I’ve already experienced the horrors of rats with two very large rats taking up residence in my house on two separate occasions. Both times it seems that a rat had wandered in through the back door and decided to stay. Following a visit from the council pest control, the last one died in the most inaccessible place; this meant dismantling the whole of the downstairs toilet to remove the stinking remains. But I digress…
My daughter has now moved back in with us because her house has become ‘infested’ with rats. It started with some noise, then three young rats caught in traps. After some investigation, her husband found where they were coming in and blocked it off.
But then two days later, I got a call at midnight: there was a rat under the bed in the upstairs bedroom she shares with her three-month-old baby. On going downstairs and turning on the light, a whole tribe of rats scattered in all directions – which is when she phoned.
I’ve since been trying to find out the experiences of others in the town. Will Green mentioned seeing “quite a few rats on London Road of late. Jumping out of bins etc. And scuttling off into gardens”. Another person said that lots of poisoned rats have been heading to her garden to die: “it’s been awful seeing them rocking to death then we have to dispose of them.” Another mentioned seeing a rat in their kitchen on the first floor.

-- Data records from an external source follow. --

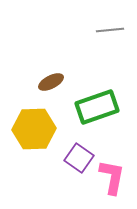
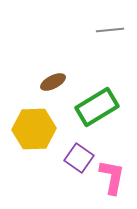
brown ellipse: moved 2 px right
green rectangle: rotated 12 degrees counterclockwise
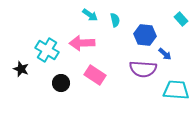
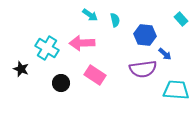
cyan cross: moved 2 px up
purple semicircle: rotated 12 degrees counterclockwise
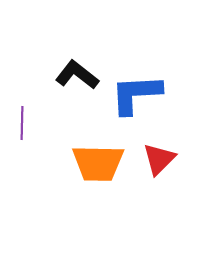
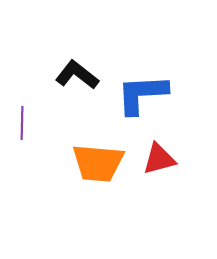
blue L-shape: moved 6 px right
red triangle: rotated 30 degrees clockwise
orange trapezoid: rotated 4 degrees clockwise
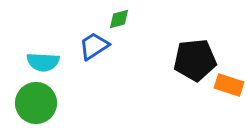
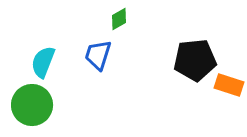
green diamond: rotated 15 degrees counterclockwise
blue trapezoid: moved 4 px right, 9 px down; rotated 40 degrees counterclockwise
cyan semicircle: rotated 108 degrees clockwise
green circle: moved 4 px left, 2 px down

One post suggested that feral cats were a good solution “because they expertly stalk and kill vermin that would otherwise spread diseases to humans, with devastating results”, though an online search about this was inconclusive.
The same person suggested that foxes were a good solution. This was backed up by Cllr Peter Chowney: “The main thing that keeps rats down though is urban foxes, it’s the main part of their diet I believe. I have occasionally seen a rat in our garden, but it doesn’t last long, thanks to our two cats.”

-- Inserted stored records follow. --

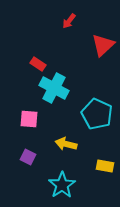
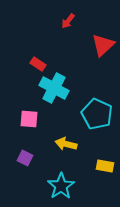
red arrow: moved 1 px left
purple square: moved 3 px left, 1 px down
cyan star: moved 1 px left, 1 px down
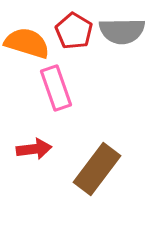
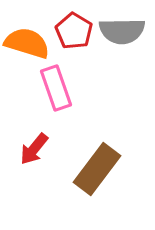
red arrow: rotated 136 degrees clockwise
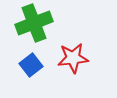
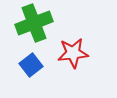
red star: moved 5 px up
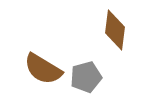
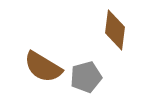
brown semicircle: moved 2 px up
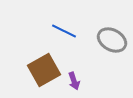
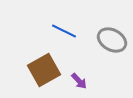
purple arrow: moved 5 px right; rotated 24 degrees counterclockwise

So is there an invasion and, if so, what’s the solution? A BBC article bbc.co.uk/news/uk-northern-ireland-53191616 notes that “Nature is returning” was a common perception during lockdown: “But increased sightings of some species were not so welcome – lockdown also saw a surge in rat numbers.”
In the same article David Greer, a certified field biologist who runs his own pest control business in County Antrim, says that: “fly tipping, poorer sanitation and less rubbish collection created ideal conditions for rats, made all the better by the lack of people around.” And that “This all added up to a huge increase in [his] workload.” Others say they have migrated from underused restaurants (though I don’t like to think about that one).
So what can you do? Obviously the first call might be to the council pest control hastings.gov.uk/environmentalhealth/pestcontrol/rats/ (£40 for a visit and no extra for follow up). Another avenue to explore is private pest control companies on the internet.
When I had the last rat problem, a DFL I‘d interviewed about his art recommended getting in touch with a pest control company called Pestology. When I did this for my daughter, I was amazed to find that they were willing to come all the way to Hastings although they are based in London. They have a very interesting website which is worth a visit. The most useful advice they give is the following: “The sewers contain the rat population, and that rat population likes to nest and rest within houses – the bit that connects houses to sewers are the drains – and this is where the vast majority of entry routes arise.”
That’s where they have been coming into my daughter’s house, and her husband has now dismantled some of the kitchen cupboards and blocked the area around the waste pipe where they were getting in.
• Rats can cause panic and what most people need is good advice.